I.2.2. Informe de la autoridad accionada
Henry David Sánchez Camacho, Vocal de la Sala Penal Tercera del Tribunal Departamental de Justicia de La Paz, remitió informe escrito de 23 de agosto de 2022, cursante de fs. 35 a 41, por el que peticionó se deniegue la tutela impetrada, con los siguientes argumentos: i) Fue de su conocimiento en apelación, el proceso penal seguido por el Ministerio Público contra Raúl Gallo Ordoñez, por el delito de prevaricato; en cuya virtud, emitió el Auto de Vista 460/2022, confirmando en parte la Resolución de Auto Interlocutorio 367/2022, circunscribiendo su resolución a los agravios expuestos conforme lo dispone el art. 398 del CPP, transcribiendo al efecto los argumentos del Auto de Vista cuestionado; ii) La Resolución impugnada cumplió con el debido proceso en sus vertientes de debida fundamentación, motivación y coherencia, dando respuesta a cada uno de los agravios expuestos por el apelante de manera clara, como se advertirá de la lectura del mismo; y, iii) El Auto de Vista 460/2022, contiene los fundamentos de hecho, derecho y jurisprudenciales expuestos de manera clara, por lo que no existió vulneración del debido proceso como erróneamente lo señaló el accionante, habiendo cumplido con la estructura de fondo y de forma, no existiendo falta de fundamentación, motivación y congruencia, no habiendo indicado qué parte de la resolución era incongruente; existiendo contrariamente, coincidencia entre lo impugnado y resuelto; puntualizando que el apelante mediante esta acción formuló reclamos que fueron resueltos por Auto de 18 de julio de 2022, además que en el fondo lo que interpuso fue explicación, complementación y enmienda, al solicitar se efectúe una explicación, sin señalar qué norma supuestamente hubo vulnerado; siendo por lo tanto, su reclamación infundada debido a que en ninguna parte de su demanda fundamentó algún aspecto de lesión al debido proceso relacionada al Auto de Vista que emitió, menos demostró de forma idónea cómo es arbitrario y carente de fundamentación.
I.2.3. Resolución
Mediante Resolución 104/2022 de 24 de agosto, cursante de fs. 47 a 51 vta. el Tribunal de Sentencia Penal Séptimo del departamento de La Paz, constituido en Tribunal de garantías denegó la tutela impetrada, fundamentando que: De conformidad a lo informado por la autoridad accionada y revisado el Auto de Vista impugnado, emitido por la Sala Penal Tercera del Tribunal Departamental de Justicia de La Paz, no se encontró incoherencia, falta de fundamentación y motivación; así como tampoco se advirtió, que la parte accionante hubiere fundamentado si las circunstancias denunciadas corresponderían a valoraciones insuficientes, arbitrarias o con falta de coherencia y/o si estas corresponden a la falta de valoración interna o externa como lo establece la jurisprudencia constitucional; por lo cual, como Tribunal de garantías, verificó que el Auto de Vista 460/2022, contiene la debida motivación y fundamentación en cuanto a los aspectos cuestionados; correspondiendo, denegar la tutela solicitada.

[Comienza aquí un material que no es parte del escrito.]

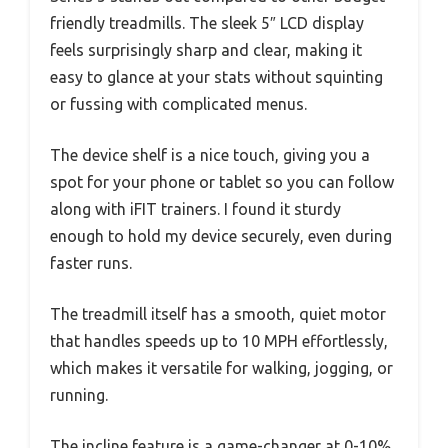
friendly treadmills. The sleek 5″ LCD display
feels surprisingly sharp and clear, making it
easy to glance at your stats without squinting
or fussing with complicated menus.
The device shelf is a nice touch, giving you a
spot for your phone or tablet so you can follow
along with iFIT trainers. I found it sturdy
enough to hold my device securely, even during
faster runs.
The treadmill itself has a smooth, quiet motor
that handles speeds up to 10 MPH effortlessly,
which makes it versatile for walking, jogging, or
running.
The incline feature is a game-changer at 0-10%,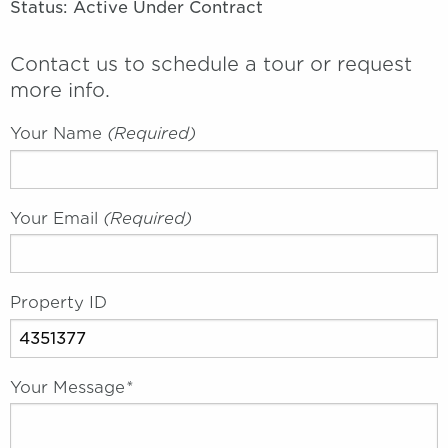
Status: Active Under Contract
Contact us to schedule a tour or request
more info.
Your Name
(required)
Your Email
(required)
Property ID
Your Message
*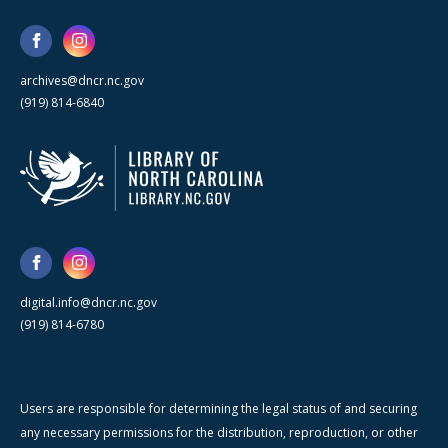
archives@dncr.nc.gov
(919) 814-6840
digital.info@dncr.nc.gov
(919) 814-6780
Users are responsible for determining the legal status of and securing
any necessary permissions for the distribution, reproduction, or other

La defensa del accionante en vía de complementación y enmienda, peticionó al Tribunal de garantías aclare los siguientes aspectos: a) Con referencia al art. 235.2 del CPP, si Marlene y Mery Ventanilla, fueron propuestas como actos investigativos solicitados por la fiscalía; y, al no haber sido propuestas e introducidas no con fines preventivos, se puede aún mantener ese riesgo procesal; b) Sobre el art. 235.3 del Código adjetivo penal, si es correcto que terceras personas ya sea de manera autónoma podrían influenciar a favor del imputado “sin ser nada” (sic); c) En cuanto al art. 235.1 del citado Código, se utilizó indicios y elementos constitutivos del tipo penal de incumplimiento de deberes que le hacen a la probabilidad de autoría, llamados indicios principales, existiendo otros denominados de cautela, aclare si fue correcto; y, d) Al haber determinado que los riesgos procesales se desvirtúan en un 50%, aclare en qué normativa se basó para aceptar ese procedimiento fundamentado por el accionado; toda vez que, el Código de Procedimiento Penal no establece en ninguna parte de su contenido que los riesgos procesales puedan desvirtuarse en porcentajes.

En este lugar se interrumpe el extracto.